I happened to be reading The Handmaid’s Tale when the story about the UCSB shooting spree hit the news. By now, most likely you’ve read that the shooter hated women because he couldn’t get a date and that he left behind a “manifesto” and many videos in which he presented his misogynistic ideas. In response, and as an empowerment for women, the hashtag #YesAllWomen has gone viral, with women and men speaking up and speaking out against the culture that creates men like the shooter. As Jeopardy champion and self-proclaimed nerd Arthur Chu wrote in The Daily Beast, the misguided notion of “entitlement” contributes to the rampant misogyny and violence against women that we are seeing today. He writes:
“…the overall problem is one of a culture where instead of seeing women as, you know, people, protagonists of their own stories just like we are of ours, men are taught that women are things to “earn,” to “win.” That if we try hard enough and persist long enough, we’ll get the girl in the end. Like life is a video game and women, like money and status, are just part of the reward we get for doing well.”
In Atwood’s dystopian novel, this twisted view of women and their purpose — as sexual objects primarily, as status symbols to be earned, existing solely for the purpose of procreation — has become the reality in Gilead, the despotic theocracy that has replaced the United States’ constitutional government. The tale’s narrator is a woman in her early thirties, one of the first wave of “handmaids,” i.e., women who are forced to become breeders for ruling elites who cannot have children of their own. We never know the woman’s real name; she is simply Offred (of Fred). Other handmaid’s are similarly named (Ofglen, Ofwarren). Handmaids are property and they are strictly regulated in their dress, social interactions, eating habits and all other activities. Women who aren’t handmaids fare just as poorly. “Wives” of commanders are part of the ruling elite and have many privileges but no political power; they participate in bizarre procreation rites with their husbands and handmaids, and they will raise the children born. “Marthas” are domestic servants, “Econowives” are wives of poor/low status men, “Aunts” serve the regime as the forces of handmaid indoctrination, and “Unwomen” are political prisoners sent to the worst places to work and die. All women fit into one of these categories of enslavement.
The novel tells the tale of Offred, her life before the revolution and now as a handmaid. In her flashbacks, we learn that she was the wanted daughter of a single mother who was very active in promoting women’s rights. She had a best friend Moira, who was rather unorthodox before the revolution and became a renegade after. She also had a husband and a daughter whose fates are painful for her to recall. Offred initially comes across as timid, defeated by her circumstances, but there is a part of her that can still remember the past and that longs to defy, to transgress. Her opportunity to do so comes from an unexpected quarter — her commander.
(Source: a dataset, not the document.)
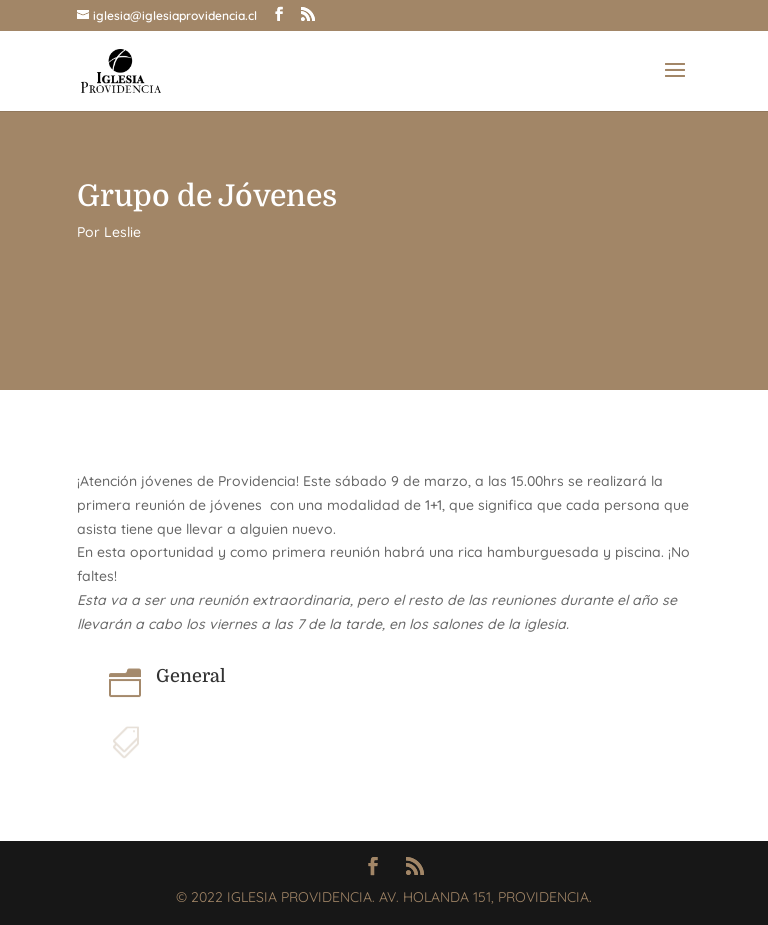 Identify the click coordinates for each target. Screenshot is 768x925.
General (191, 676)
Their relationship is supposed to be only sexual, but the commander also remembers a past and longs for something more. As Offred and the commander take more chances, one can sense the impending doom. Will Offred make it out of this alive? Will she be betrayed by the commander or by Wife Serena Joy (who sounds little like Tammy Faye Baker) or by one of the Marthas or by Nick the driver or by another handmaid?
The world Atwood has created for this novel is violent and disturbing, with Prayvaganzas (public group weddings where soldiers are awarded brides not of their choosing), Salvagings (public executions), the public wall where the bodies of traitors hang, the indoctrination of handmaids and the use of women to subjugate women. I think what frightens most is the sense that it really could happen. The novel was published in 1986, a time when we started hearing more debate about a woman’s right to control her own body and about taking back the night; when environmental concerns, particularly regarding nuclear energy, were making the news regularly; when the growing influence of the religious right was becoming evident in politics. We face the exact same problems today with rape culture and violence against women, fracking and the ensuing earthquakes and pollution, and rightwing nutjobs using the political system to impose their morality on the nation at large. The 1980s look tame in comparison. For me, The Handmaid’s Tale is even scarier than the books I reviewed by Christie, Jackson and du Maurier.